Goal of the exercise | Among the entries below, only the lines from the one with "Sprachganzheit und ‚Connectionist" through the one with "Mais informações sobre Xelim queniano" are wanted, reproduced exactly. Pictures are not wanted.

Information supplied |
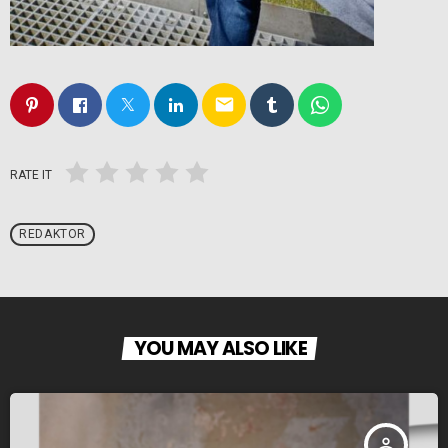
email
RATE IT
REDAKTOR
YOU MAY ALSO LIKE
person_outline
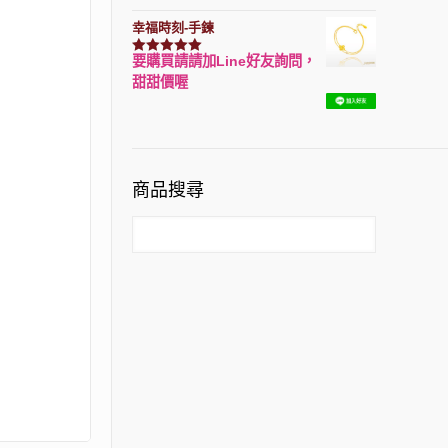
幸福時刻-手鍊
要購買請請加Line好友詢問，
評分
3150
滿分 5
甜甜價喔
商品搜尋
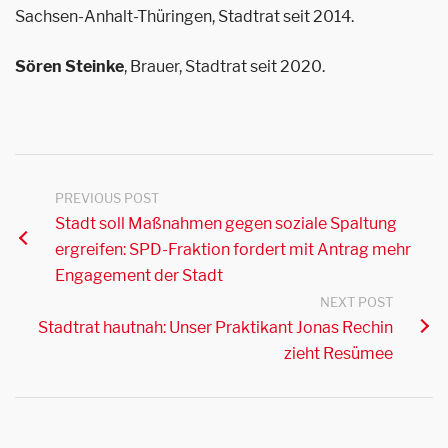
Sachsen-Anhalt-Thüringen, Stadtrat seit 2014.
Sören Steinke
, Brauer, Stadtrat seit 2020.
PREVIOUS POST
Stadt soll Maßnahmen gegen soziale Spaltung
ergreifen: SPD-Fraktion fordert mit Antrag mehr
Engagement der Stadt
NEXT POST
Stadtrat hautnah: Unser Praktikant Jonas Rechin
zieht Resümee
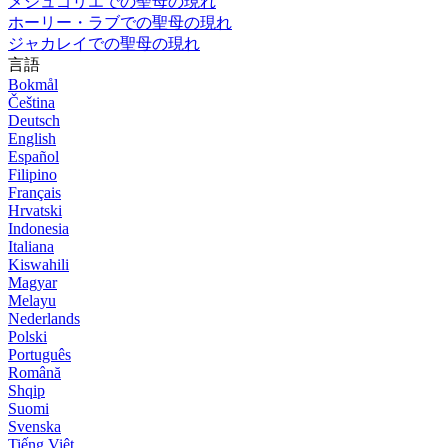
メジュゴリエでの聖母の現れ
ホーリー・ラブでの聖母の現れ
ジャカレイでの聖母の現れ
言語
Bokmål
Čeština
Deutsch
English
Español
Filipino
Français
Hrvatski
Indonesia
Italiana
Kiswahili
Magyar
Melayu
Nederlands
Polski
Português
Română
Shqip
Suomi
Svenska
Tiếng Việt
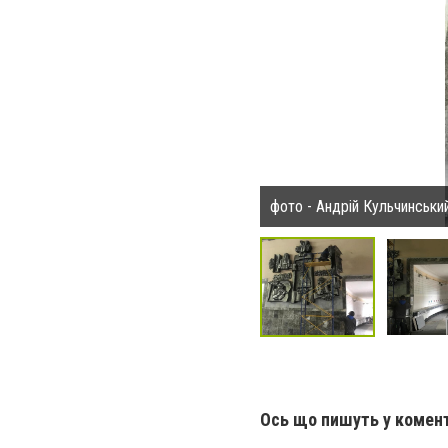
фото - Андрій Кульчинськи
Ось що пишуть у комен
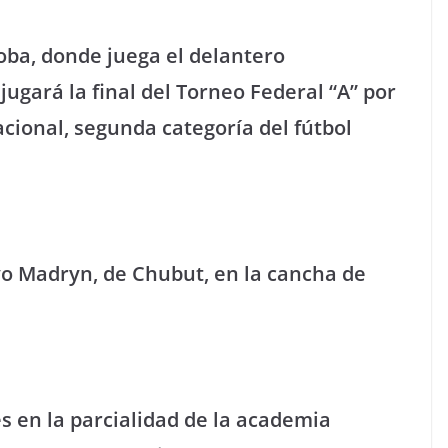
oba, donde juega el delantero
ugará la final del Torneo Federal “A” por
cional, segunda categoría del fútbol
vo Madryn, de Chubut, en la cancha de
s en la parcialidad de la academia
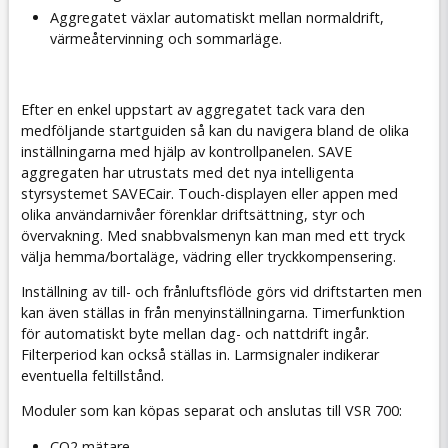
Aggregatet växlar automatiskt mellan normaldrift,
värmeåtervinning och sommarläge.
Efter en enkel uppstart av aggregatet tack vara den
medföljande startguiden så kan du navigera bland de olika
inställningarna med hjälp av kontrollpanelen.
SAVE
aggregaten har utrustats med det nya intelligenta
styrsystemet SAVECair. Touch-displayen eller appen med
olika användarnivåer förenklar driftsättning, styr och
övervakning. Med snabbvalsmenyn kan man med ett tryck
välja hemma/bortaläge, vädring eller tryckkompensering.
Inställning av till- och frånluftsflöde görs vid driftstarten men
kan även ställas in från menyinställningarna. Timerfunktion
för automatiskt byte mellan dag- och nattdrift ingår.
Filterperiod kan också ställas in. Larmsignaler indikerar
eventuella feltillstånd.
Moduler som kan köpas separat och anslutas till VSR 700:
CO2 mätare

==

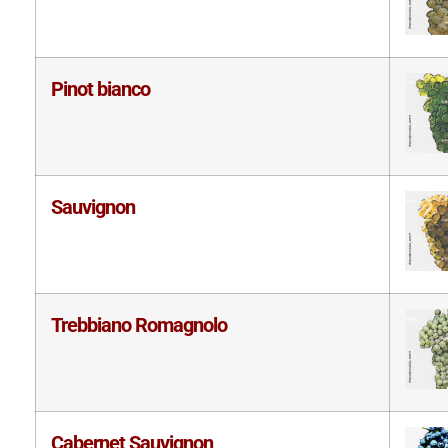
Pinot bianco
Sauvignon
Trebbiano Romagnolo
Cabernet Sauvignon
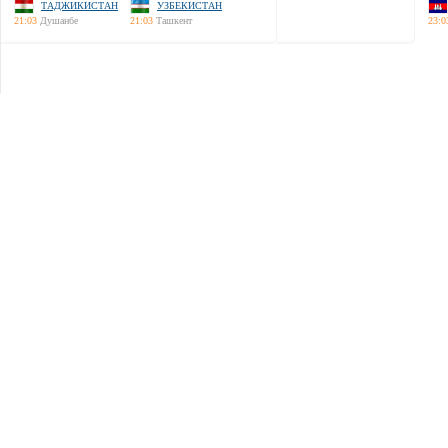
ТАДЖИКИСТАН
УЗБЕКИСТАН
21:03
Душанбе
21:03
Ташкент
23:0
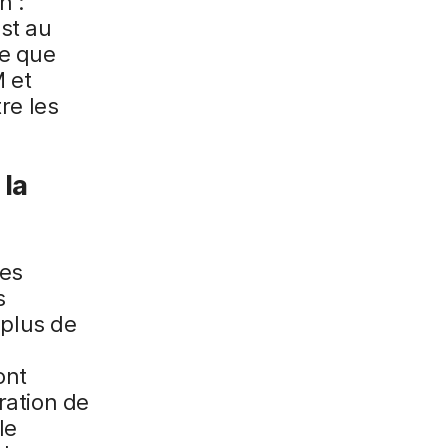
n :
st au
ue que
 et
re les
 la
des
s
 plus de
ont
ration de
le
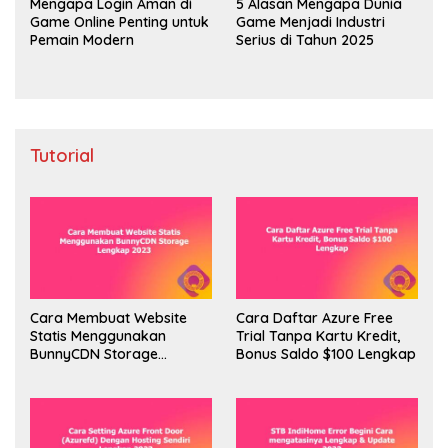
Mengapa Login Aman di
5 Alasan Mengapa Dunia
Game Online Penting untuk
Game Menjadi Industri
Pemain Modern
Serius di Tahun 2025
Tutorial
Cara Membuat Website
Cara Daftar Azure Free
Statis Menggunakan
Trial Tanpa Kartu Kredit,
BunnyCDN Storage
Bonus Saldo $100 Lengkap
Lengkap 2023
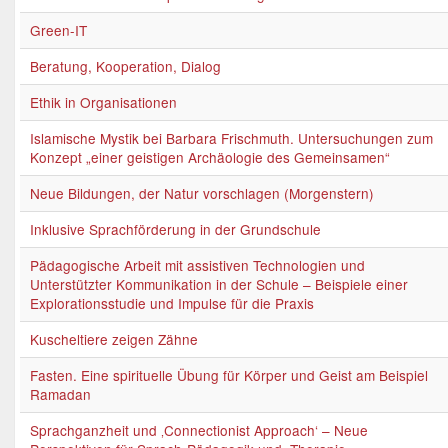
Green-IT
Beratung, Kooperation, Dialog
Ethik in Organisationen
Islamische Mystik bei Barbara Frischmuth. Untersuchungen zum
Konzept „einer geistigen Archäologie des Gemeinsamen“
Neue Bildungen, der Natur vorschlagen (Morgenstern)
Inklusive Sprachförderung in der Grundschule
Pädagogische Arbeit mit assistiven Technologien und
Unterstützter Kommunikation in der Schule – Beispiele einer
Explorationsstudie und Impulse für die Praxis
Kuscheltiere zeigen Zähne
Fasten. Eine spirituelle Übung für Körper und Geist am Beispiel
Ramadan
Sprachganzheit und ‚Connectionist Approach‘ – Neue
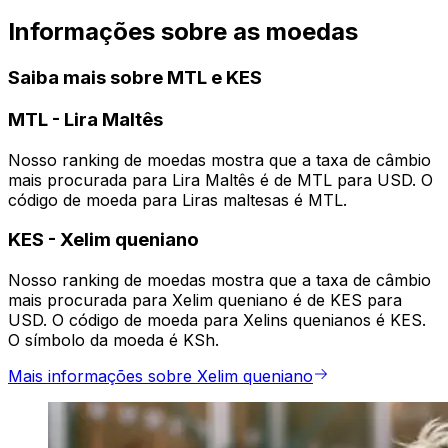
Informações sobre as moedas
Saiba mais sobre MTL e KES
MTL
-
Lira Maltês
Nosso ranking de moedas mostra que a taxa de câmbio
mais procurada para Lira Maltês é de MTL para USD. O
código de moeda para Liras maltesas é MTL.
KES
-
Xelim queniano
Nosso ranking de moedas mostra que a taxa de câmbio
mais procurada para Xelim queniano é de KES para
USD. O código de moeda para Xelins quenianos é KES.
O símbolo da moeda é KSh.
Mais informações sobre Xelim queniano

Output below |
Sprachganzheit und ‚Connectionist Approach‘ – Neue
Informações sobre as moedas
Saiba mais sobre MTL e KES
MTL
-
Lira Maltês
Nosso ranking de moedas mostra que a taxa de câmbio
mais procurada para Lira Maltês é de MTL para USD. O
código de moeda para Liras maltesas é MTL.
KES
-
Xelim queniano
Nosso ranking de moedas mostra que a taxa de câmbio
mais procurada para Xelim queniano é de KES para
USD. O código de moeda para Xelins quenianos é KES.
O símbolo da moeda é KSh.
Mais informações sobre Xelim queniano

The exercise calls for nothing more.